Suoi attenti e preparati uditori gli studenti della scuola primaria e media "Don Bosco" del paese, che hanno apprezzato molto i due protagonisti della fiaba, due creature "diverse" che non accettano la guerra tra i loro popoli e riescono a costruire un nuovo regno, come è emerso dall'amabile  dialogo che hanno potuto intrattenere direttamente con l'autrice. Padrone di casa il sindaco Enzo Scittarelli che ha voluto omaggiare la scrittrice con una targa ricordo della giornata e ha sottolineato l'orgoglio di avere in paese la scrittrice.

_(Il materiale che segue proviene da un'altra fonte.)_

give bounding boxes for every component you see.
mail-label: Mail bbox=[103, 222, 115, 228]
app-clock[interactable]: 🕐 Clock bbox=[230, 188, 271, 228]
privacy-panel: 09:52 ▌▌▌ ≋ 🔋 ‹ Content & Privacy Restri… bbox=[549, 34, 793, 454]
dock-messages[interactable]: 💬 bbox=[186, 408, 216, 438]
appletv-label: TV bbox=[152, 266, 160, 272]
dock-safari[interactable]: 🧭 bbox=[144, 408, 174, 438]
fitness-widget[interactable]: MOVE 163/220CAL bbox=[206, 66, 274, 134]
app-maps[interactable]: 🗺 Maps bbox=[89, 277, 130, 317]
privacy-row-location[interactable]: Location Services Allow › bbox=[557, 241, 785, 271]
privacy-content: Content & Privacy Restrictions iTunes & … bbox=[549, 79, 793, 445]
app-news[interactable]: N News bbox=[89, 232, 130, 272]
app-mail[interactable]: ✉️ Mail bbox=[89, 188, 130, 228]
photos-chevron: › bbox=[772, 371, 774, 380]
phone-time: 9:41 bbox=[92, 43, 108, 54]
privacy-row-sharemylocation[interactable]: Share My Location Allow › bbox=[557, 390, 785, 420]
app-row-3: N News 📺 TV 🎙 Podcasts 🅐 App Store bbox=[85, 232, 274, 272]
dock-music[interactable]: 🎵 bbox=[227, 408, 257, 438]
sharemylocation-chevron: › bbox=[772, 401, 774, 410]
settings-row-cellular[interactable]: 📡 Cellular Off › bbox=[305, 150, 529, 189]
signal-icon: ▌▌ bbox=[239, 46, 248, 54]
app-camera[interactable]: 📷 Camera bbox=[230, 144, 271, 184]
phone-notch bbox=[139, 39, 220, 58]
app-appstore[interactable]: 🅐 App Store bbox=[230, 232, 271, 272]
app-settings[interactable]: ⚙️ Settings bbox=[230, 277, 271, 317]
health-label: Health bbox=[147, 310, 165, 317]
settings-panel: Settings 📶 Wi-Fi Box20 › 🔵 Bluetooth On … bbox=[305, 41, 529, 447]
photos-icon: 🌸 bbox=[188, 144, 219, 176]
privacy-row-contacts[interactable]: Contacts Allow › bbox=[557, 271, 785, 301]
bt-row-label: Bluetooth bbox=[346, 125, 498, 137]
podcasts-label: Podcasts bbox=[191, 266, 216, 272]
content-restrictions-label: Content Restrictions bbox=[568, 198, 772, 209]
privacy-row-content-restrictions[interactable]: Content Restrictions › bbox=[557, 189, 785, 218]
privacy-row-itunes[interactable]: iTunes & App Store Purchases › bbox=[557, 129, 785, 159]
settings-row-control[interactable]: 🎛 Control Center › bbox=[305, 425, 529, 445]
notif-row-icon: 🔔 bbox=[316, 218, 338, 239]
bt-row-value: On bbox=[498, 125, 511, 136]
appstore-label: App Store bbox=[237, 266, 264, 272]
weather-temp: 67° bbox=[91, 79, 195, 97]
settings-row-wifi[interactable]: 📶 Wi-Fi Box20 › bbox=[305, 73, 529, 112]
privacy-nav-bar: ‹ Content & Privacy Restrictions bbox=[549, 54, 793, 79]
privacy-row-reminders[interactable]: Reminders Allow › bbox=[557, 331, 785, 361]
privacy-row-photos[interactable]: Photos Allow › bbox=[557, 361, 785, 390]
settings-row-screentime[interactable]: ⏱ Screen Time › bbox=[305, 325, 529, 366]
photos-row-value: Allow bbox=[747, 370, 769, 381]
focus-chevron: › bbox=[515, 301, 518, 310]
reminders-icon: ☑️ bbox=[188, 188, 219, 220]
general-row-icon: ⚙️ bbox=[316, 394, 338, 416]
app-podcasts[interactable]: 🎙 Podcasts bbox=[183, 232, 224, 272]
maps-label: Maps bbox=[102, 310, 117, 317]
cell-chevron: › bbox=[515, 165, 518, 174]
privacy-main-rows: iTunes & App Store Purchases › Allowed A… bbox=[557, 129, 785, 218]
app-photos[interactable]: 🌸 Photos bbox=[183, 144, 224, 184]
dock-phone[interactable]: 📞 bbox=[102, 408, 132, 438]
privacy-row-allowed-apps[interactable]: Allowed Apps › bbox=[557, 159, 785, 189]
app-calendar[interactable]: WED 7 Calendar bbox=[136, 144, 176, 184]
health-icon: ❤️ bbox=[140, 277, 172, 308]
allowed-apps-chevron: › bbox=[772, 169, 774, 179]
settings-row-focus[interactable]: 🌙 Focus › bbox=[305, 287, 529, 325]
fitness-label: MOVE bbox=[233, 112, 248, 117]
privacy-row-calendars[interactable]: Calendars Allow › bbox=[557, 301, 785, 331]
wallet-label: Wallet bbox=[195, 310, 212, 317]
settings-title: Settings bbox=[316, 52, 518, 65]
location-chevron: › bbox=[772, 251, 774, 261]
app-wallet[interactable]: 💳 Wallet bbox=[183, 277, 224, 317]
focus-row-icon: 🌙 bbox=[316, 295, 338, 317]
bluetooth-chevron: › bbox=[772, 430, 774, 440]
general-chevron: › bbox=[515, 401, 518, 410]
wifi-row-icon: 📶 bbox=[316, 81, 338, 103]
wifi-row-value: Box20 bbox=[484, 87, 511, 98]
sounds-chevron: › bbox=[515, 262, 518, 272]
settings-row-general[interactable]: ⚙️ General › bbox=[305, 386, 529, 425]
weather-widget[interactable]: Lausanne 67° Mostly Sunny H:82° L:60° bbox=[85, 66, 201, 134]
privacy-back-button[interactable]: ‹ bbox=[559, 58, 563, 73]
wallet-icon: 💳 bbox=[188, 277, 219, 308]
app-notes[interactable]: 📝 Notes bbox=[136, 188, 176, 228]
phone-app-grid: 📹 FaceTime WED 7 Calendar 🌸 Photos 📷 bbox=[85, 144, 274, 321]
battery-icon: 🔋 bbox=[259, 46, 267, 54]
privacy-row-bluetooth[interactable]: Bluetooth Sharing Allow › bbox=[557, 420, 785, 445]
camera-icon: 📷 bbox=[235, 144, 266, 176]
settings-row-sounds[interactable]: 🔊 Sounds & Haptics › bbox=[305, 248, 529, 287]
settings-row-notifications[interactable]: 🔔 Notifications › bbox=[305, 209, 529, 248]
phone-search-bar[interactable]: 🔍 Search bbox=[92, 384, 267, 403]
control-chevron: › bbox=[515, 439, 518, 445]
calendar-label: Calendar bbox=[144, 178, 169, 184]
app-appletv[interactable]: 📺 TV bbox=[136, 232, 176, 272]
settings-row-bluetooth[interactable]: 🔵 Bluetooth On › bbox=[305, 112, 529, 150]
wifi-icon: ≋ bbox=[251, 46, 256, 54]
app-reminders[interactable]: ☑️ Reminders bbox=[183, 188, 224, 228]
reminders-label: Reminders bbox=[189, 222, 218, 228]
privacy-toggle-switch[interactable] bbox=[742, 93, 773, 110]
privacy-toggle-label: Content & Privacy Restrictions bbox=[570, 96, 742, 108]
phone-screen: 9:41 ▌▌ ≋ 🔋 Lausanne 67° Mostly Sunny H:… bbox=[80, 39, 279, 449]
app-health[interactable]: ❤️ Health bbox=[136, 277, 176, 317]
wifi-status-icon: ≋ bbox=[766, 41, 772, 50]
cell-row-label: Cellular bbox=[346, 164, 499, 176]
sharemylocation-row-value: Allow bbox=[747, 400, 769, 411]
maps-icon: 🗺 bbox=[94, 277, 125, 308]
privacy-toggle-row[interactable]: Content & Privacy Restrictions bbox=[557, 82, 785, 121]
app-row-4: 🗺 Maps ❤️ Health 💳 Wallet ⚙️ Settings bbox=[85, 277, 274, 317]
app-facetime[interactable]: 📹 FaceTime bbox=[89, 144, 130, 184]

Tra gli interventi del pubblico, composto non solo da ragazzi, ma anche da "adulti che sanno leggere ancora come bambini", secondo il consiglio della stessa Maraini, hanno catalizzato l'attenzione le parole del professore Salvatore Di Roberto, che ha definito Dacia Maraini "ammirabile perché non cerca il plauso televisivo, per il grandissimo numero di lettori, per il plauso della critica, per la durata della sua produzione letteraria, per la vivacità del suo ingegno", e con un paragone, molto gradito dalla scrittrice, l'ha raffrontata a "Coppi e Bartali insieme, Coppi per la forza atletica e l'anticonformismo, e Bartali per la forza atletica e la generosità".